Level	Performance	vs -Os	Build time	Binary size
JVM	270,280	9.3×	—	JAR
-O0	73,422	2.5×	41s	15M
-O1	128,792	4.4×	39s	13M
-O2	134,715	4.6×	51s	17M
-Os	29,045	1×	37s	12M
-O3	146,502	5×	67s	23M

Practical implications

For mathematical or compute-intensive workloads, at least on Oracle GraalVM 25:

Don’t assume -Os is a reasonable default – it can be dramatically slower than other options.
-O3 provides substantial gains at the cost of longer build times and larger binaries.
-O2 offers a middle ground with good performance and reasonable build times (it’s also the default).
Native Image may not be the best choice for best throughput. For a CLI tool, the main reason to use native-image is fast startup and having a completely self-contained single executable of moderate size on disk and in memory. But when it comes to sheer throughput in long-running calculation tasks, the JVM seems hard to beat.

More things to try

After a very quick test with profile-guided optimisation (PGO) failed to show any improvements, I didn’t investigate this any further. Perhaps it’s worth repeating with a bit more care and better training data.

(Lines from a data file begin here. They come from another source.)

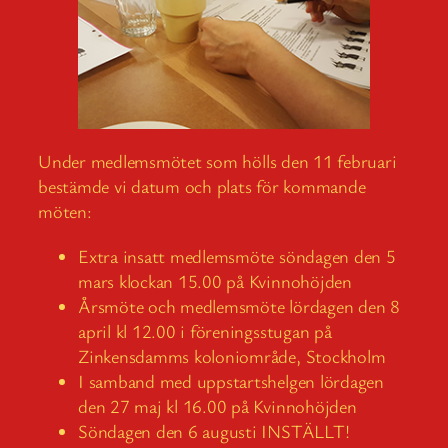
Under medlemsmötet som hölls den 11 februari
bestämde vi datum och plats för kommande
möten:
Extra insatt medlemsmöte söndagen den 5
mars klockan 15.00 på Kvinnohöjden
Årsmöte och medlemsmöte lördagen den 8
april kl 12.00 i föreningsstugan på
Zinkensdamms koloniområde, Stockholm
I samband med uppstartshelgen lördagen
den 27 maj kl 16.00 på Kvinnohöjden
Söndagen den 6 augusti INSTÄLLT!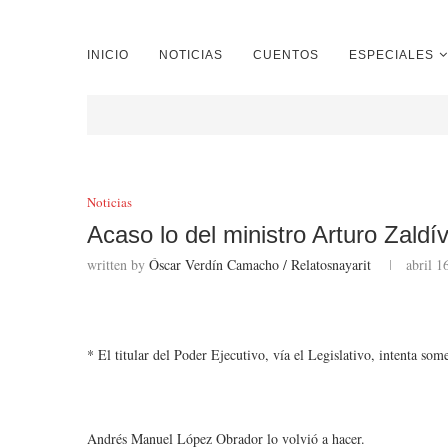
INICIO
NOTICIAS
CUENTOS
ESPECIALES
Noticias
Acaso lo del ministro Arturo Zald
written by
Óscar Verdín Camacho / Relatosnayarit
abril 1
* El titular del Poder Ejecutivo, vía el Legislativo, intenta some
Andrés Manuel López Obrador lo volvió a hacer.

I also didn’t test any other optimisation flags or tweaks. Java 25 comes with a couple of interesting performance-related options to try out, such as compact object headers or a bunch of GC algorithms to choose from. When using native-image however, the GC selection is very limited and the default (and only reasonable choice that works across all platforms) is the Serial collector.

For this test, I simply used defaults for everything except of course the -O flag of native-image.

Methodology notes

All tests were conducted on an Apple Silicon (M2) Macbook Air using Oracle GraalVM 25+37.1. The benchmark workload consisted of 7,615,728 solar position calculations across coordinate ranges and time series – a realistic computational load for this type of application. Results were verified with multiple runs to ensure stability.

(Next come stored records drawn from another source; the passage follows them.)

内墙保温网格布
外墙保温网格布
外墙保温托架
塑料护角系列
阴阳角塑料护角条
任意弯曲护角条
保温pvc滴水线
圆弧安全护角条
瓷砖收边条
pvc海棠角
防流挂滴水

The specific command used for benchmarking was:

  solarpos --perf --format=CSV --no-headers 50:55:0.1 10:15:0.1 2024 position --step=3h > /dev/null

This calculates solar positions for a 5°×5° grid (latitude 50-55°N, longitude 10-15°E) with 0.1° resolution across the entire year 2024 with 3-hour time steps.

Build times include both Maven compilation and GraalVM native image generation. Performance measurements used the application’s built-in --perf flag, which tracks operations per second during execution.

The results should be broadly applicable to similar workloads, but as always, benchmark your own code – YMMV.